Repeat the lines of the data exactly and exclude any picture among them.
Available data Block Start
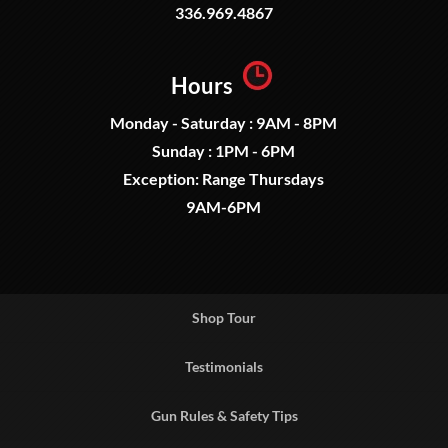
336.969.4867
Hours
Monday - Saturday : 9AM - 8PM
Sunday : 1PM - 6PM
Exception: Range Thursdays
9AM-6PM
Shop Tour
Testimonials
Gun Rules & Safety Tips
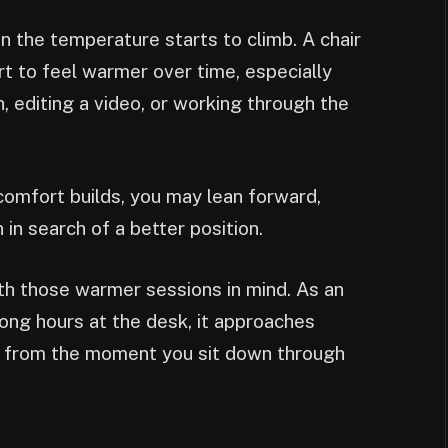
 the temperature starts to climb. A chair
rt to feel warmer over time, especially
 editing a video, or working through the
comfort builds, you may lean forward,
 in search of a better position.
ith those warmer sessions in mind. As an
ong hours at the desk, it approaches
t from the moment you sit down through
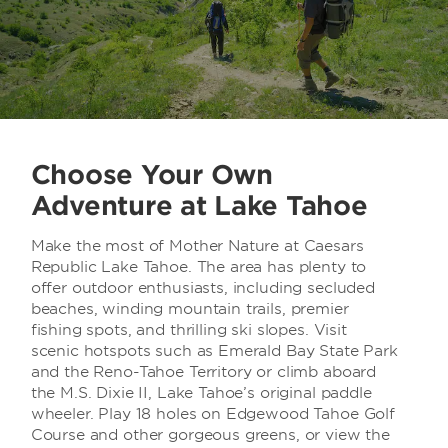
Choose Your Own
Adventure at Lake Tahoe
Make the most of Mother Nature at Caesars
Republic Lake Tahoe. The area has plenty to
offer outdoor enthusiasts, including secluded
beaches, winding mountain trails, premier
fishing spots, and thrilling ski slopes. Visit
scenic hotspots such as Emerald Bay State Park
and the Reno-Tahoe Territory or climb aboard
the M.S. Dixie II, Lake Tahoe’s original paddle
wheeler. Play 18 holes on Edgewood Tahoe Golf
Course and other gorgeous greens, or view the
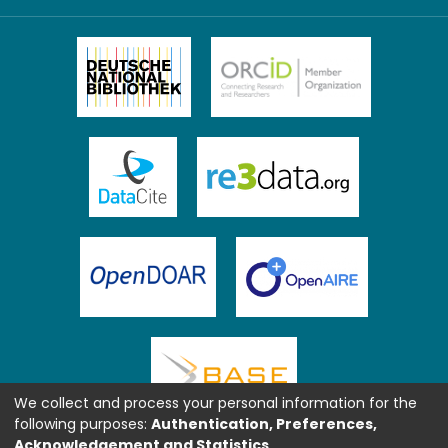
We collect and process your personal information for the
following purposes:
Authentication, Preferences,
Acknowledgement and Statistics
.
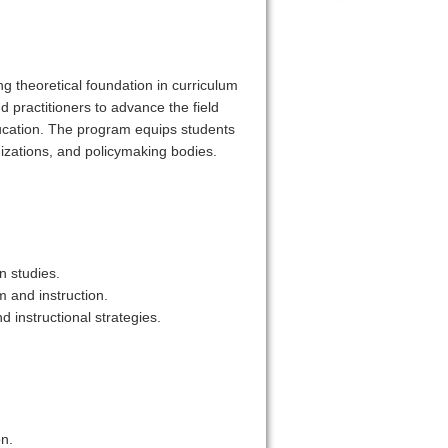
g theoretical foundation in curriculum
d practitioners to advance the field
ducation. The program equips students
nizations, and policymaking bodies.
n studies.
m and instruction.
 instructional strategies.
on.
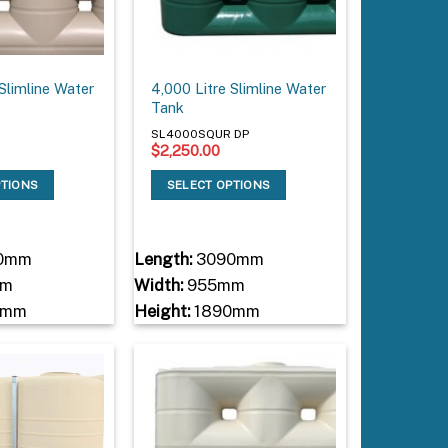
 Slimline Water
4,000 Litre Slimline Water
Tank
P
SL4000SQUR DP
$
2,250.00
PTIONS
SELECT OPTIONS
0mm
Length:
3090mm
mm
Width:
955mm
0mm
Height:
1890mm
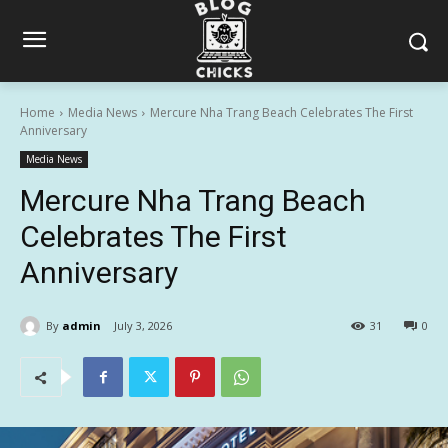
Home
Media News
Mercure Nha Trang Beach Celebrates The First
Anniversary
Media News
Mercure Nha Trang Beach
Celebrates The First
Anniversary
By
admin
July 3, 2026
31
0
Available data Block End
## Task solution:
336.969.4867
Hours
Monday - Saturday : 9AM - 8PM
Sunday : 1PM - 6PM
Exception: Range Thursdays
9AM-6PM
Shop Tour
Testimonials
Gun Rules & Safety Tips
 the temperature starts to climb. A chair
rt to feel warmer over time, especially
 editing a video, or working through the
comfort builds, you may lean forward,
 in search of a better position.
ith those warmer sessions in mind. As an
ong hours at the desk, it approaches
t from the moment you sit down through
Choose Your Own
Adventure at Lake Tahoe
Make the most of Mother Nature at Caesars
Republic Lake Tahoe. The area has plenty to
offer outdoor enthusiasts, including secluded
beaches, winding mountain trails, premier
fishing spots, and thrilling ski slopes. Visit
scenic hotspots such as Emerald Bay State Park
and the Reno-Tahoe Territory or climb aboard
the M.S. Dixie II, Lake Tahoe’s original paddle
wheeler. Play 18 holes on Edgewood Tahoe Golf
Course and other gorgeous greens, or view the
We collect and process your personal information for the
following purposes:
Authentication, Preferences,
Acknowledgement and Statistics
.
g theoretical foundation in curriculum
d practitioners to advance the field
ducation. The program equips students
nizations, and policymaking bodies.
n studies.
m and instruction.
 instructional strategies.
on.
 Slimline Water
4,000 Litre Slimline Water
Tank
P
SL4000SQUR DP
$
2,250.00
PTIONS
SELECT OPTIONS
0mm
Length:
3090mm
mm
Width:
955mm
0mm
Height:
1890mm
Home
Media News
Mercure Nha Trang Beach Celebrates The First
Anniversary
Media News
Mercure Nha Trang Beach
Celebrates The First
Anniversary
By
admin
July 3, 2026
31
0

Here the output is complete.